Find the number of all subsets of $\{1, 2, \ldots,2015\}$ with $n$ elements such that the sum of the elements in the subset is divisible by 5 The problem is as in the question title. Only one addition - $n$ is not divisible by $5$.
I already have a solution involving permutations, but recently I read about generating functions and I was wondering if this problem can be solved with them. 
A similar problem is the following:
Find the number of all subsets of $\{1, 2, \ldots, 2015\}$ and the sum of elements in each subset is divisible by 5. The generating function used is $${((1+x^0)(1+x^1)(1+x^2)(1+x^3)(1+x^4))}^{403}.$$
But this function cannot be used for my problem, since we need to count how many elements have been "used" to make the subset. Can anyone help me?

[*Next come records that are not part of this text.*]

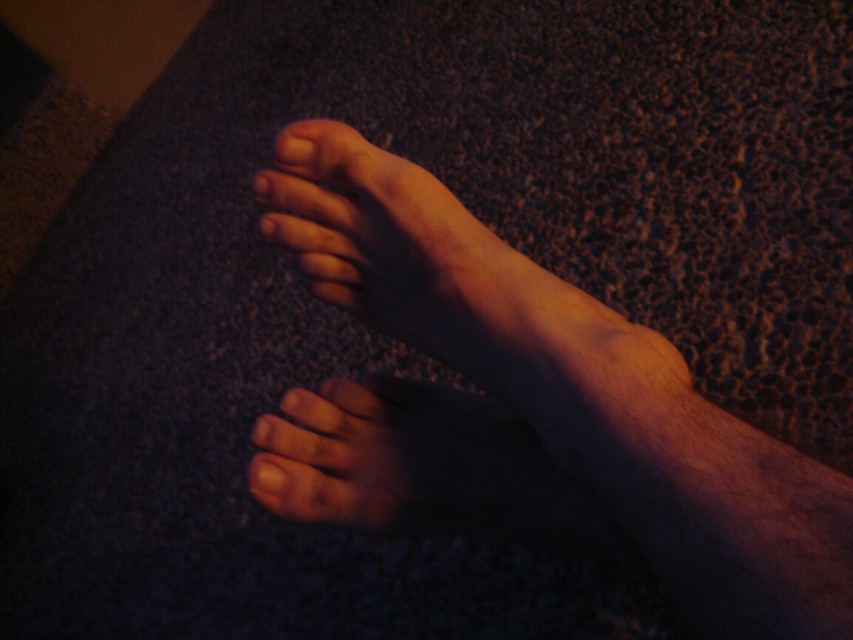 Question: Can you confirm if dry skin at lower left is positioned to the right of matte skin toe at upper center?

Choices:
 (A) yes
 (B) no

Answer: (A)

Question: Which point is farther to the camera?

Choices:
 (A) (695, 444)
 (B) (366, 157)
 (C) (288, 403)

Answer: (C)

Question: Is the position of skinny bare feet at center more distant than that of dry skin at lower left?

Choices:
 (A) yes
 (B) no

Answer: (B)

Question: Considering the relative positions of skinny bare feet at center and dry skin at lower left in the image provided, where is skinny bare feet at center located with respect to dry skin at lower left?

Choices:
 (A) above
 (B) below

Answer: (A)

Question: Which object is the closest to the skinny bare feet at center?

Choices:
 (A) dry skin at lower left
 (B) matte skin toe at upper center

Answer: (A)

Question: Which point appears farthest from the camera in this image?

Choices:
 (A) (329, 154)
 (B) (444, 321)
 (C) (431, 392)

Answer: (C) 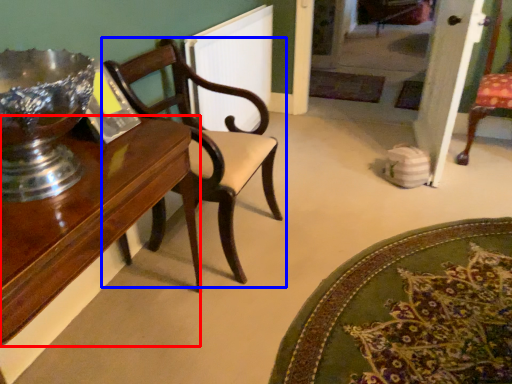 Question: Which point is further to the camera, table (highlighted by a red box) or chair (highlighted by a blue box)?

Choices:
 (A) table
 (B) chair

Answer: (B) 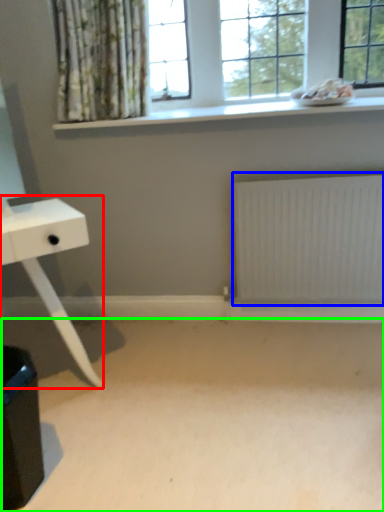 Question: Which object is positioned farthest from table (highlighted by a red box)? Select from radiator (highlighted by a blue box) and plain (highlighted by a green box).

Choices:
 (A) radiator
 (B) plain

Answer: (A) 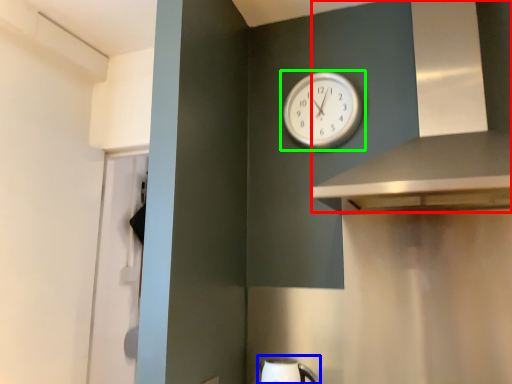 Question: Considering the real-world distances, which object is farthest from vent (highlighted by a red box)? sink (highlighted by a blue box) or wall clock (highlighted by a green box)?

Choices:
 (A) sink
 (B) wall clock

Answer: (A) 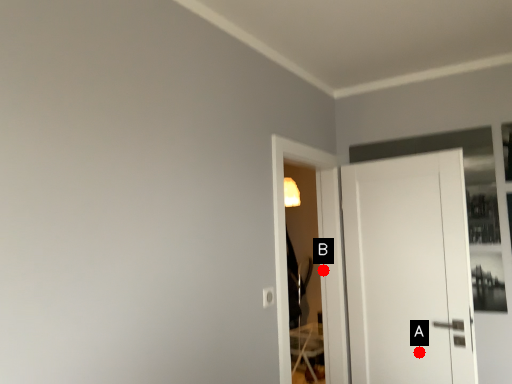 Question: Two points are circled on the image, labeled by A and B beside each circle. Among these points, which one is farthest from the camera?

Choices:
 (A) A is further
 (B) B is further

Answer: (B)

 A: A generating function solution.
For every $S\subset\{1,2,\ldots,2015\}$ we will write $\Sigma S=\sum_{k\in S}k$.
Let
$$
f(a,x) = \prod_{k=1}^{2015} (1+a^kx) =
\sum_{S\subset\{1,\ldots,2015\}} a^{\Sigma S} x^{|S|}.
$$
Take the average this function over putting $5$th complex roots of unity for $a$. Let $\omega=e^{2\pi i/5}$; then
$$
\frac15\sum_{j=0}^4 f(\omega^j,x) = 
\sum_{S\subset\{1,\ldots,2015\}} \left(\frac15\sum_{j=0}^4 \big(\omega^{\Sigma S}\big)^j\right) x^{|S|} =
\sum_{\substack{S\subset\{1,\ldots,2015\}\\\Sigma S\equiv0\pmod5}} x^{|S|}.
\tag{$*$}
$$
On the RHS of $(*)$, the coefficient of $x^n$ is the number of $n$-element sets $S\subset\{1,\ldots,2015\}$ with $\Sigma S\equiv0\pmod5$.
On the other hand,
$$
f(\omega^j,x)= \begin{cases} (1+x)^{2015} & \text{if } j=0 \\
(1+x^5)^{403} & \text{if } j=1,2,3,4 \end{cases}
$$
so on the LHS of $(*)$ the coefficient of $x^n$ is: $\frac15\binom{2015}n$ if $n$ is co-prime with $5$, and
$\frac15\binom{2015}n+\frac45\binom{403}{n/5}$ if $5|n$.
A: The answer is $\frac{1}{5}\binom{2015}{n}$.
For each subset of $n$ elements (not necessarily with sum multiple of $5$) consider the set of the translations of the $n$-set. In other words, if we have $\{a_1,a_2\dots a_n\}$ Consider the family of sets of the form $\{r(a_1+k),r(a_2+k),\dots r(a_3+k)\}$ with $k\in\{0,1,\dots 2015\}$, and where $r(m)$ is simply the smallest positive integer congruent to $m\bmod 2015$.
By considering the equivalence relation of translation we split the $n-sets$ into some families,in each exactly one fifth of the subsets have sum multiple of $5$.